## Exercise
Lines that include "GLOW" make up the answer; copy all of them from the data below.

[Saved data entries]

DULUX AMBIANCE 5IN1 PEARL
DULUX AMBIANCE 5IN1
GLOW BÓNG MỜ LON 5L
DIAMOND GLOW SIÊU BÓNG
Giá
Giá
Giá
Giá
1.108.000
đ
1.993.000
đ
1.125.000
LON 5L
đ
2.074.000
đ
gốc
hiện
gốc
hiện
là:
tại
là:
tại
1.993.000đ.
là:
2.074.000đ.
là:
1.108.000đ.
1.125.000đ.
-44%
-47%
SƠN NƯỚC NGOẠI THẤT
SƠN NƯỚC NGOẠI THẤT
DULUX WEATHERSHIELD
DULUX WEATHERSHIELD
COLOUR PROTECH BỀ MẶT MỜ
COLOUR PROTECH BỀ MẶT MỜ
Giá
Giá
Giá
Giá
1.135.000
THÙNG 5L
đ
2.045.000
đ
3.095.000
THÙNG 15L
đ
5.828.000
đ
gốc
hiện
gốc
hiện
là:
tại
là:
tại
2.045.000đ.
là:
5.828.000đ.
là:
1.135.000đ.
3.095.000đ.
...
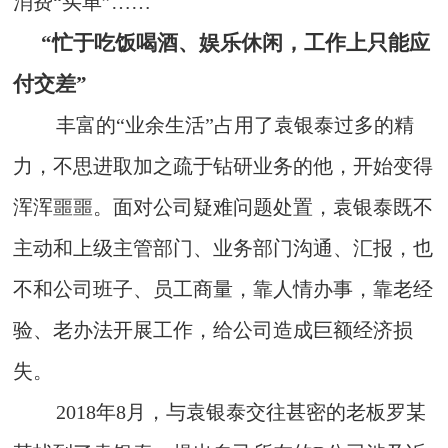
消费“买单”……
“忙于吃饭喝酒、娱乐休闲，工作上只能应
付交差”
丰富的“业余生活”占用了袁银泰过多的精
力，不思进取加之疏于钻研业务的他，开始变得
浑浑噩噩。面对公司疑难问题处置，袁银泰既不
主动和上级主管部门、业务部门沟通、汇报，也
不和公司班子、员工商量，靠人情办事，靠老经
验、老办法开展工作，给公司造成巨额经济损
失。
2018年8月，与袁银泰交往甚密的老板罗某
--
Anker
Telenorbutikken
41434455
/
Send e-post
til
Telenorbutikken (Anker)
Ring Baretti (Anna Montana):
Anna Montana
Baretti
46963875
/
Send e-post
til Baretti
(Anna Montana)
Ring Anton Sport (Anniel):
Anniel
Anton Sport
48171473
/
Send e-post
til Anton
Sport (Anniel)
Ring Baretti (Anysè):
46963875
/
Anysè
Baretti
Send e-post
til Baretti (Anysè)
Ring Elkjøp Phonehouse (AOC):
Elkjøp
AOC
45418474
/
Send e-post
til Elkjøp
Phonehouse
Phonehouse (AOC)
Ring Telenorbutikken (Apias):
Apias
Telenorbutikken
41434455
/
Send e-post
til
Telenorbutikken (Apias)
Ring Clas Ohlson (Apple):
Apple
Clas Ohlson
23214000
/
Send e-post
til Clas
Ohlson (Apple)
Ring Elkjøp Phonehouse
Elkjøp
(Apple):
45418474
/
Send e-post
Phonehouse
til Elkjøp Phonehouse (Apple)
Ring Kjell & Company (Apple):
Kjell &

## Solution to this problem
GLOW BÓNG MỜ LON 5L
DIAMOND GLOW SIÊU BÓNG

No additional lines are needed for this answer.